§ **PROBLEM STATEMENT**
Number of lines below with the word "Original": state it and write nothing more.

§ **DATA SUPPLIED**

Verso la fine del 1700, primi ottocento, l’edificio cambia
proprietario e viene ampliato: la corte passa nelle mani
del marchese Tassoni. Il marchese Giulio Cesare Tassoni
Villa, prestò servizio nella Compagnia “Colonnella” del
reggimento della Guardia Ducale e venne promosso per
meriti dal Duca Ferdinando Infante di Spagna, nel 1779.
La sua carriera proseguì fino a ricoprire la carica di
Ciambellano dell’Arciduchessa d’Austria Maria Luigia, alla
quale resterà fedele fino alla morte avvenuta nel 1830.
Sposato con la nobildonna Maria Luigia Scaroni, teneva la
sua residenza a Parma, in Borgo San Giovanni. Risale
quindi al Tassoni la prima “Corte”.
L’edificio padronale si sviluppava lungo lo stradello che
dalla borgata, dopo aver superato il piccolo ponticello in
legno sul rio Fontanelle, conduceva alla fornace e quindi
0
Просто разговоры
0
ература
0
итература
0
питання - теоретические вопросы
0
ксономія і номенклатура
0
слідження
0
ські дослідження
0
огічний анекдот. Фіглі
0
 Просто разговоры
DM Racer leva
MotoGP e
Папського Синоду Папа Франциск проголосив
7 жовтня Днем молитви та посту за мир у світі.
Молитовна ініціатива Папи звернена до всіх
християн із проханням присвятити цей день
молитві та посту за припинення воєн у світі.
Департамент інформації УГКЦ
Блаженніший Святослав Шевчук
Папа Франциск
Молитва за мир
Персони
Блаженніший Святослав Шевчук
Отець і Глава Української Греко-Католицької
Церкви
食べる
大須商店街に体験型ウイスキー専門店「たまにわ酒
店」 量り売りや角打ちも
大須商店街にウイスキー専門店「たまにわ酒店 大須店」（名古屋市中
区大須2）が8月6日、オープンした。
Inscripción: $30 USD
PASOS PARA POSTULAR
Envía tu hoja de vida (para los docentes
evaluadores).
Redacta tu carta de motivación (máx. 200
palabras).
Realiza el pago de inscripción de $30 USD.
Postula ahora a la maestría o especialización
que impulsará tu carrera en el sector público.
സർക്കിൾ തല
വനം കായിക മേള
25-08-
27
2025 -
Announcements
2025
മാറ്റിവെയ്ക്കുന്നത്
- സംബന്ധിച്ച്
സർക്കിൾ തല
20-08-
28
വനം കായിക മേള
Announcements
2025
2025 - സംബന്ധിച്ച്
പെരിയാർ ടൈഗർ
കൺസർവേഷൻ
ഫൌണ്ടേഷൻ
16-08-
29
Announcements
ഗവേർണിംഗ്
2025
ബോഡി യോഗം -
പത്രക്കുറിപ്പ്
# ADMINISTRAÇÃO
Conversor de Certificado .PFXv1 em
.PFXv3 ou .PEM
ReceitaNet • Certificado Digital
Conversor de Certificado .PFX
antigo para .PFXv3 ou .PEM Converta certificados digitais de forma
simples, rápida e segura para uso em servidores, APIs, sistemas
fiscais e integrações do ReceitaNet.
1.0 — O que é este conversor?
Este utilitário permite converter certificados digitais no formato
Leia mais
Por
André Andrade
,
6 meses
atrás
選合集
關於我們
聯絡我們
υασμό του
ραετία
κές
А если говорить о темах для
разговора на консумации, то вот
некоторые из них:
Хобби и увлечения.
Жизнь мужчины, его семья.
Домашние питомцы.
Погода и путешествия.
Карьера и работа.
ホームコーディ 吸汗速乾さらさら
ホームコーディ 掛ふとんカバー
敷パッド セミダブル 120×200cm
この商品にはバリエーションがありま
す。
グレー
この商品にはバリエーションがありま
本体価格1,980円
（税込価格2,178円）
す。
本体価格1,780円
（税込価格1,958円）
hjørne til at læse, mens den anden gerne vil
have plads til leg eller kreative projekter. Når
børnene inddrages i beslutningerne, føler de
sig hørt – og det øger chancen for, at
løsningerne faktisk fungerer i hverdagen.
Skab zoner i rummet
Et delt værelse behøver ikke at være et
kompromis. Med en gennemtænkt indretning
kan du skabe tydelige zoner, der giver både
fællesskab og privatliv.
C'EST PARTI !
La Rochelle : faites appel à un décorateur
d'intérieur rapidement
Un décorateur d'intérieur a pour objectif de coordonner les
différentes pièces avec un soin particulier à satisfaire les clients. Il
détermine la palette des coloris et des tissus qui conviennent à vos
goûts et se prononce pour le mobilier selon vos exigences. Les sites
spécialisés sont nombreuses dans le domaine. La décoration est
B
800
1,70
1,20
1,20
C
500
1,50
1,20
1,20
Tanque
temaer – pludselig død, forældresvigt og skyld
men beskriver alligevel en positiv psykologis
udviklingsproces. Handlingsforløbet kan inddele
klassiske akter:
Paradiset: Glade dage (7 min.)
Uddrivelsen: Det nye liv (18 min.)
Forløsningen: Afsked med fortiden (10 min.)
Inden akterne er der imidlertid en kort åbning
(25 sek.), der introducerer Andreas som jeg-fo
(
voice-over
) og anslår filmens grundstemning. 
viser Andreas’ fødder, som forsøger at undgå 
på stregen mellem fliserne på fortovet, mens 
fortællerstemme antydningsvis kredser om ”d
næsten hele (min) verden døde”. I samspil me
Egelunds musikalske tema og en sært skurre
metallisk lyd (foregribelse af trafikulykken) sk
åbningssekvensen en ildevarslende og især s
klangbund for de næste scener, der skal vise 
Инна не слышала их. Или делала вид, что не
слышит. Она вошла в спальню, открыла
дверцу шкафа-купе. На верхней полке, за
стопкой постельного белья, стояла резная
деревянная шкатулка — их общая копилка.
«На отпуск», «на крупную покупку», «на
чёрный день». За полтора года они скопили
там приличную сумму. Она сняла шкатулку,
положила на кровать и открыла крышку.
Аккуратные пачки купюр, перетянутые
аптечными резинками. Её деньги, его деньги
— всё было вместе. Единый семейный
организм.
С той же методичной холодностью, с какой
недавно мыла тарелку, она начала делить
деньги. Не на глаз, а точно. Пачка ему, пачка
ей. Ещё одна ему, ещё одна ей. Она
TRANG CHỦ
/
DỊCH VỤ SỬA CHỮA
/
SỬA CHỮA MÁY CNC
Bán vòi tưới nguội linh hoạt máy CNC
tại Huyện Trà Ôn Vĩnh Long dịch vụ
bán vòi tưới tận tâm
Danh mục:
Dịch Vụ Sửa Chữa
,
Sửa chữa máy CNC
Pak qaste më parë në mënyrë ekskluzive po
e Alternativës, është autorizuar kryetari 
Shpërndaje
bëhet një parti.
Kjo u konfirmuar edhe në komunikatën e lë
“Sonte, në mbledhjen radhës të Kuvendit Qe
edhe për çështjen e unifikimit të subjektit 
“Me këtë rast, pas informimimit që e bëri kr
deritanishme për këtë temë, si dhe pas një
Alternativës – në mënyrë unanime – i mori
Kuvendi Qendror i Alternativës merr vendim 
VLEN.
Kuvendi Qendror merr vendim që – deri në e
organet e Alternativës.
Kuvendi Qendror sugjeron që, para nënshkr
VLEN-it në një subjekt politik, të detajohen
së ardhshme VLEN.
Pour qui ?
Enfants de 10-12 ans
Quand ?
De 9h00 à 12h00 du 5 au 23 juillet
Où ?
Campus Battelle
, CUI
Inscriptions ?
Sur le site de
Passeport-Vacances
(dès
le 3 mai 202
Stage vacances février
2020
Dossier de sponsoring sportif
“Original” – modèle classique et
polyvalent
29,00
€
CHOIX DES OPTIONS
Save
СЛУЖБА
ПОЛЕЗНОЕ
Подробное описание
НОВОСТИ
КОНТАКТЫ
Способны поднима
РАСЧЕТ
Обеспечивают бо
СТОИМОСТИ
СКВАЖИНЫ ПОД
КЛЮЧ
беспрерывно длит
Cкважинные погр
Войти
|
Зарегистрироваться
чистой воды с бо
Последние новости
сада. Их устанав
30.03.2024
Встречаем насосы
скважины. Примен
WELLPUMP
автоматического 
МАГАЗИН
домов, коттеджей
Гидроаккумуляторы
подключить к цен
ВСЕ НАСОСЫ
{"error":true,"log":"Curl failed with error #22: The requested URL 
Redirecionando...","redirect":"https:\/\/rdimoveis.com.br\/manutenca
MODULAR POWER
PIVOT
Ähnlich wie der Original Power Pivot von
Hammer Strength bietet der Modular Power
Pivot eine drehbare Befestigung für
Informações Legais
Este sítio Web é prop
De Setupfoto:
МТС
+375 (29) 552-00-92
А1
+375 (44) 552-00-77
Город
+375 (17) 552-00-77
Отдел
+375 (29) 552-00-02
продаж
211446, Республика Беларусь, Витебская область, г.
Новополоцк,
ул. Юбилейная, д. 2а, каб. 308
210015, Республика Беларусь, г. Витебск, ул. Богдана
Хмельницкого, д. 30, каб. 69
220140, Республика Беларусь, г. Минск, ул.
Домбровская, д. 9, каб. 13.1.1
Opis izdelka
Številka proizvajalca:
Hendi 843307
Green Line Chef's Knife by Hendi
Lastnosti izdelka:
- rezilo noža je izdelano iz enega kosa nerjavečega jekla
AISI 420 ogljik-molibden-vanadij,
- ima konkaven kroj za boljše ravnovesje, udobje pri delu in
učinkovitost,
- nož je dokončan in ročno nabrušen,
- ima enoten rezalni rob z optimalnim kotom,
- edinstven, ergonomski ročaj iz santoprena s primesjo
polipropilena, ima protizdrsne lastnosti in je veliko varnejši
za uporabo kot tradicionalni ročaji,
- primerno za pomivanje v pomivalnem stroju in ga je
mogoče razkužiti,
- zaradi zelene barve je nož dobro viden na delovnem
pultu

§ **WRITTEN SOLUTION**
2